TASK INPUT:
- - - -
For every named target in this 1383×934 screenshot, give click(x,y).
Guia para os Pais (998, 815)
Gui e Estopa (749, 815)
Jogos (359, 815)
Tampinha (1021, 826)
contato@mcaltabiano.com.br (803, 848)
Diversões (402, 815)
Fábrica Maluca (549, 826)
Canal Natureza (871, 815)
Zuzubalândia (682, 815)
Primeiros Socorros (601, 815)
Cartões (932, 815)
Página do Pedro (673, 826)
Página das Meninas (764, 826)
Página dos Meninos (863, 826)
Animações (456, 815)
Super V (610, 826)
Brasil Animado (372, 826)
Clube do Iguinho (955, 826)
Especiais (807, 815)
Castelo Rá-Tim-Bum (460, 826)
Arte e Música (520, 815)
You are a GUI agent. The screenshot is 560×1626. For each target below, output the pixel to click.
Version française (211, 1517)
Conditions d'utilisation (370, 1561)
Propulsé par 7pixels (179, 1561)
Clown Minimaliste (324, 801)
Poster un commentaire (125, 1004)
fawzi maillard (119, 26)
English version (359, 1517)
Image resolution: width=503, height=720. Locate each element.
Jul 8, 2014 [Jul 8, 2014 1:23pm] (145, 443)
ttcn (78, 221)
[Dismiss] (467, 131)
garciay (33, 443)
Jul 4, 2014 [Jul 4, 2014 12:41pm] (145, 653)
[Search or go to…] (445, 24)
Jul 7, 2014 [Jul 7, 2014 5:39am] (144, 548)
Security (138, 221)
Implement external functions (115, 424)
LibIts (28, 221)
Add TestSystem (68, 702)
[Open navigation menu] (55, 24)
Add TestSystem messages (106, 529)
- - - -
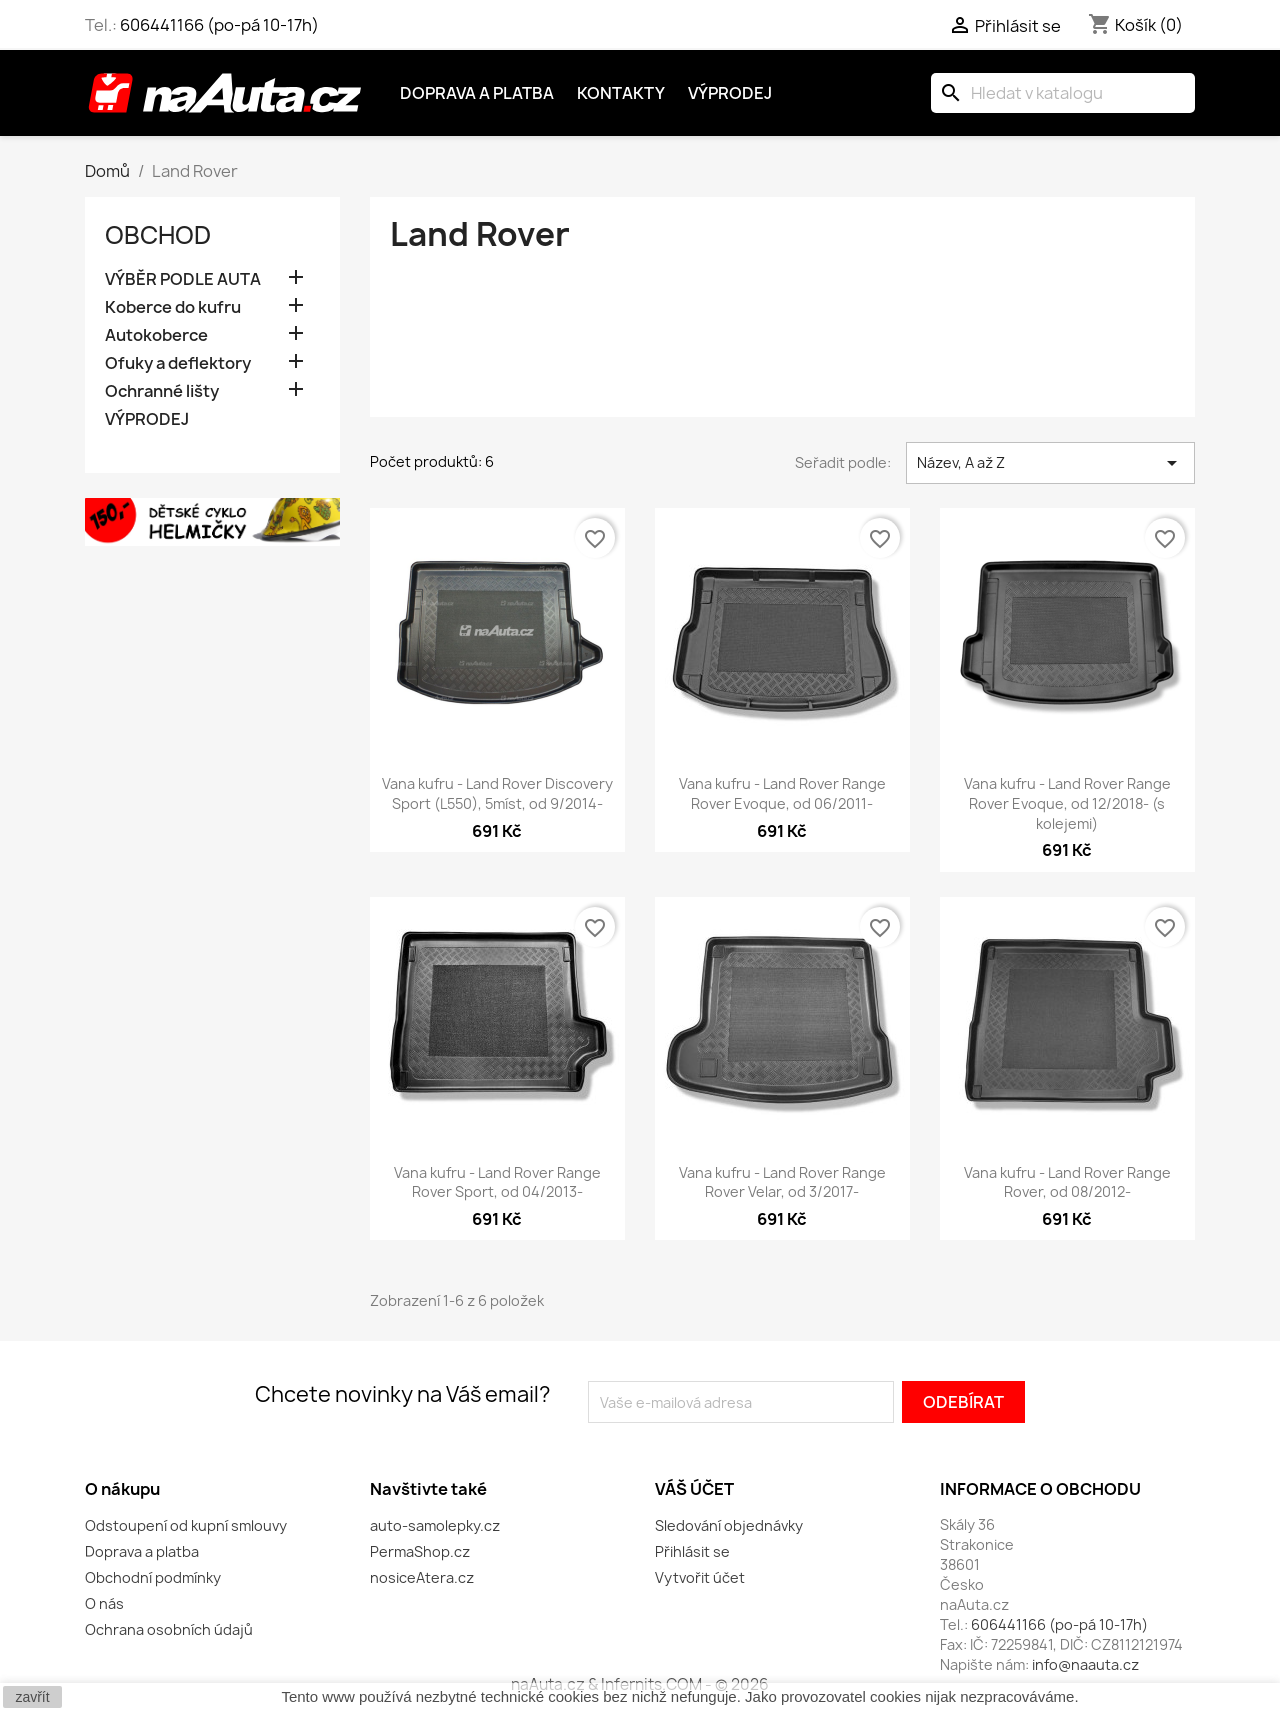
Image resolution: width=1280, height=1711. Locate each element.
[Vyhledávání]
- - - -
ACTIVITY: Where a line above contains the word "resolution", show that line.

TASK RESULT:
Image resolution: width=503, height=720. Locate each element.
Image resolution: width=1280, height=1711. Locate each element.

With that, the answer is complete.